Changes to 529 and ABLE Accounts

  • Perhaps the changes that have gotten the most attention are the ones surrounding 529 College Savings Accounts. Up to this point, distributions from a 529 plan that were not used to pay for education were subject to income taxes plus a 10% penalty. Beginning in 2024 it is possible, within restrictions, to move 529 plan money directly into a Roth IRA. This has the potential to be very useful for college savers as it eliminates the concern of ‘What if I fund a 529 for my child and they later get a scholarship or decide not to go to college?’. The transfer restrictions include:
    • The Roth IRA must be in the name of 529 plan beneficiary
    • The 529 plan must have been maintained for 15 years or longer. It remains for the IRS to clarify whether a change in beneficiary triggers a new 15-year time frame. This is unfortunate as it is one of the first questions we often get when discussing this issue.
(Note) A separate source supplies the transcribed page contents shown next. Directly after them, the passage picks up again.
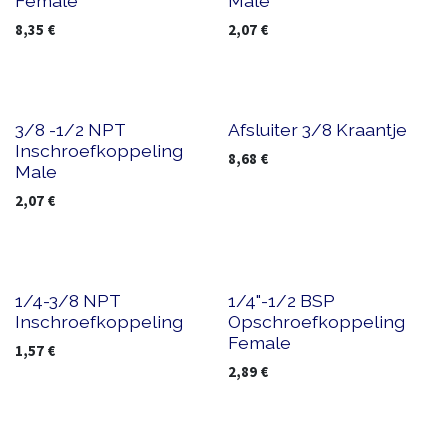
Female
Male
8,35
€
2,07
€
3/8 -1/2 NPT
Afsluiter 3/8 Kraantje
Inschroefkoppeling
8,68
€
Male
2,07
€
1/4-3/8 NPT
1/4"-1/2 BSP
Inschroefkoppeling
Opschroefkoppeling
Female
1,57
€
2,89
€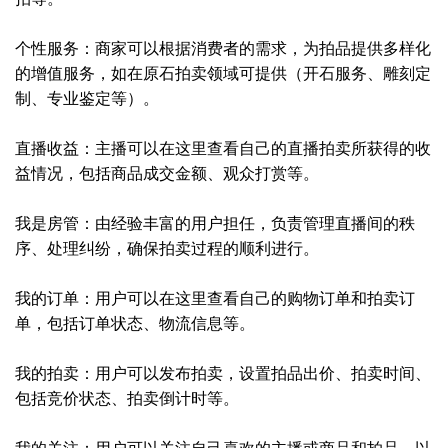
个性服务：商家可以根据消费者的需求，为拍品提供多样化
的增值服务，如在原石拍卖领域可提供（开石服务、雕刻定
制、专业鉴定等）。
直播收益：主播可以在这里查看自己的直播拍卖所获得的收
益情况，包括商品成交金额、观众打赏等。
我是房管：由经验丰富的用户担任，负责管理直播间的秩
序、处理纠纷，确保拍卖过程的顺利进行。
我的订单：用户可以在这里查看自己的购物订单和拍卖订
单，包括订单状态、物流信息等。
我的拍卖：用户可以发布拍卖，设置拍品出价、拍卖时间、
包括竞价状态、拍卖倒计时等。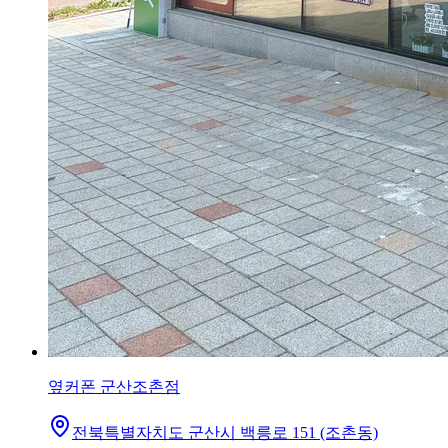
옆커폰 군산조촌점
전북특별자치도 군산시 백릉로 151 (조촌동)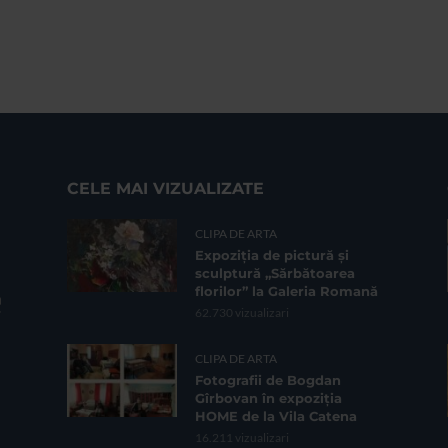
CELE MAI VIZUALIZATE
CLIPA DE ARTA
Expoziția de pictură și
sculptură „Sărbătoarea
florilor” la Galeria Romană
62.730 vizualizari
CLIPA DE ARTA
Fotografii de Bogdan
Gîrbovan în expoziția
HOME de la Vila Catena
16.211 vizualizari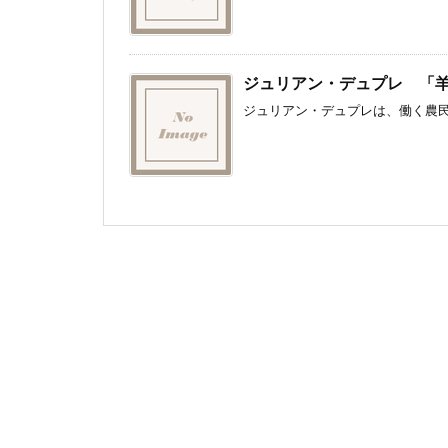
ジュリアン・デュプレ 「
ジュリアン・デュプレは、働く農民の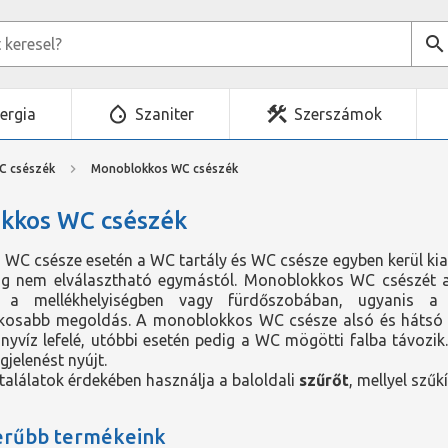
ergia
Szaniter
Szerszámok
C csészék
Monoblokkos WC csészék
kkos WC csészék
C csésze esetén a WC tartály és WC csésze egyben kerül kialak
ig nem elválasztható egymástól. Monoblokkos WC csészét az
ek a mellékhelyiségben vagy fürdőszobában, ugyani
ékosabb megoldás. A monoblokkos WC csésze alsó és hátsó k
nyvíz lefelé, utóbbi esetén pedig a WC mögötti falba távozi
gjelenést nyújt.
alálatok érdekében használja a baloldali
szűrőt
, mellyel szűk
erűbb termékeink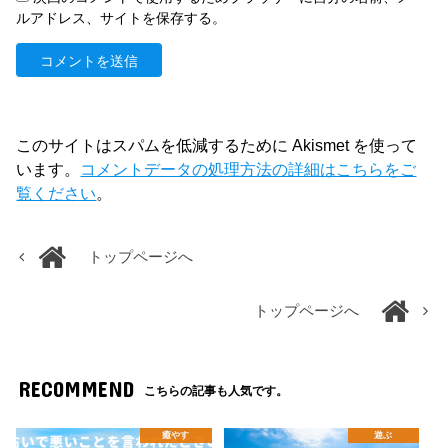
ルアドレス、サイトを保存する。
このサイトはスパムを低減するために Akismet を使って
います。
コメントデータの処理方法の詳細はこちらをご
覧ください
。
トップページへ
トップページへ
RECOMMEND
こちらの記事も人気です。
癒やす
遊ぶ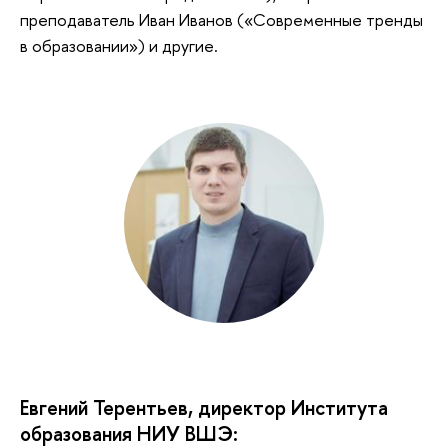
преподаватель Иван Иванов («Современные тренды
в образовании») и другие.
Евгений Терентьев, директор Института
образования НИУ ВШЭ: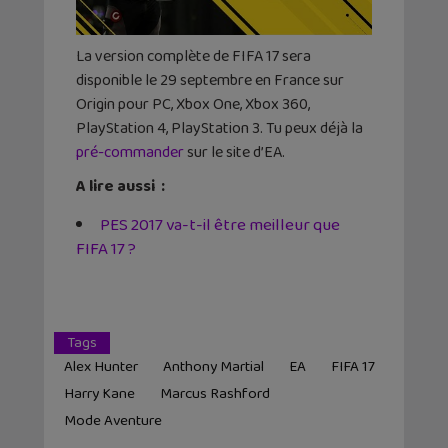
La version complète de FIFA 17 sera
disponible le 29 septembre en France sur
Origin pour PC, Xbox One, Xbox 360,
PlayStation 4, PlayStation 3. Tu peux déjà la
pré-commander
sur le site d’EA.
A lire aussi :
PES 2017 va-t-il être meilleur que
FIFA 17 ?
Tags
Alex Hunter
Anthony Martial
EA
FIFA 17
Harry Kane
Marcus Rashford
Mode Aventure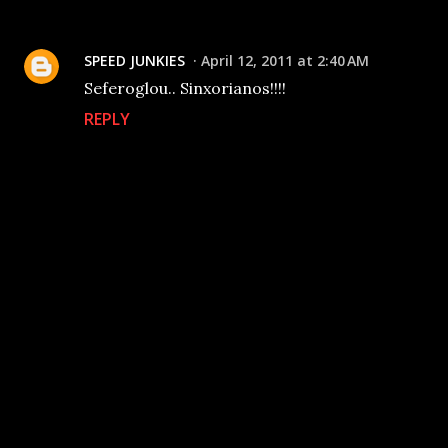
SPEED JUNKIES
April 12, 2011 at 2:40 AM
Seferoglou.. Sinxorianos!!!!
REPLY
P
o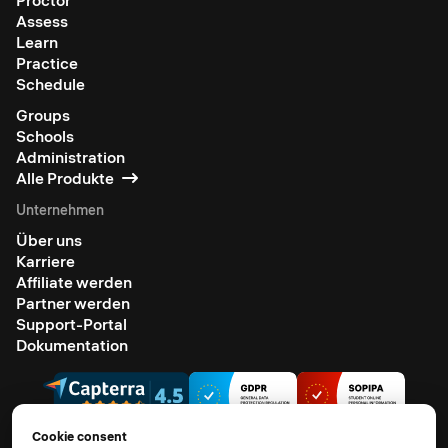
Assess
Learn
Practice
Schedule
Groups
Schools
Administration
Alle Produkte
Unternehmen
Über uns
Karriere
Affiliate werden
Partner werden
Support-Portal
Dokumentation
Cookie consent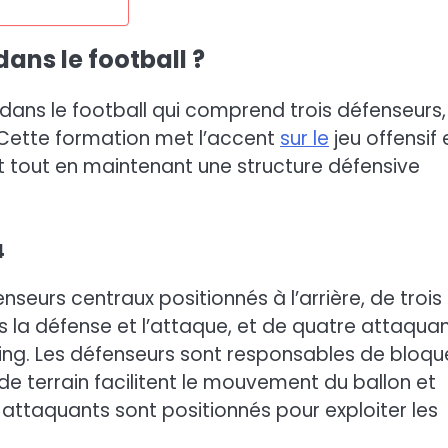
ans le football ?
 dans le football qui comprend trois défenseurs,
. Cette formation met l’accent
sur le
jeu offensif 
 tout en maintenant une structure défensive
4
eurs centraux positionnés à l’arrière, de trois
ois la défense et l’attaque, et de quatre attaqua
ring. Les défenseurs sont responsables de bloqu
de terrain facilitent le mouvement du ballon et
es attaquants sont positionnés pour exploiter les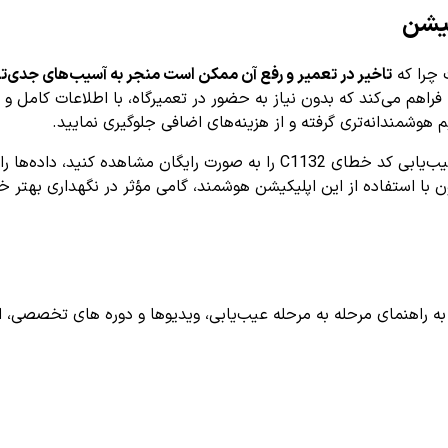
تاخیر در تعمیر و رفع آن ممکن است منجر به آسیب‌های جدی‌ت
ی عیب‌یابی خودرو، مانند AiDiag، این امکان را فراهم می‌کند که بدون نیاز به حضور در تعمیر
هوشمندانه‌تری گرفته و از هزینه‌های اضافی جلوگیری نمایید.
در پایان، با بهره‌گیری از امکانات اپلیکیشن AiDiag می‌توانید فرایند عیب‌یابی 
ا استفاده از این اپلیکیشن هوشمند، گامی مؤثر در نگهداری بهتر خودر
اهنمای مرحله به مرحله عیب‌یابی، ویدیوها و دوره های تخصصی، اشترا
    • Any contributions to the 529 in the previous 5 years are ineligible to be moved to the Roth.
  • The amount that can be transferred in any year is limited to that year’s Roth contribution limit LESS any regular IRA or Roth contributions for that year (ie – you can’t fully fund a roth and also transfer funds from the 529 to the roth)
  • The maximum amount that can be transferred is capped at a lifetime amount of $35,000.
  • While not impacting as many people, a change to the rules regarding ABLE accounts could have a significant impact for some individuals and we wanted to mention it. Created in 2014, ABLE accounts allow individuals with disabilities to have a tax-free savings account that does not impair their ability to receive government assistance. In order to qualify to use an ABLE account, the individual must have become disabled prior to turning 26. The SECURE Act 2.0 changes this limit so that individuals must have become disabled prior to turning 46. Unfortunately this change is not slated to become effective until 2026. While the delay is somewhat frustrating, we do feel that this is a positive change nonetheless.

Of course, this is by no means an exhaustive list of the changes brought about by the SECURE Act 2.0. If you have questions on these or other changes we would be happy to discuss them with you. We wish you all a wonderful spring!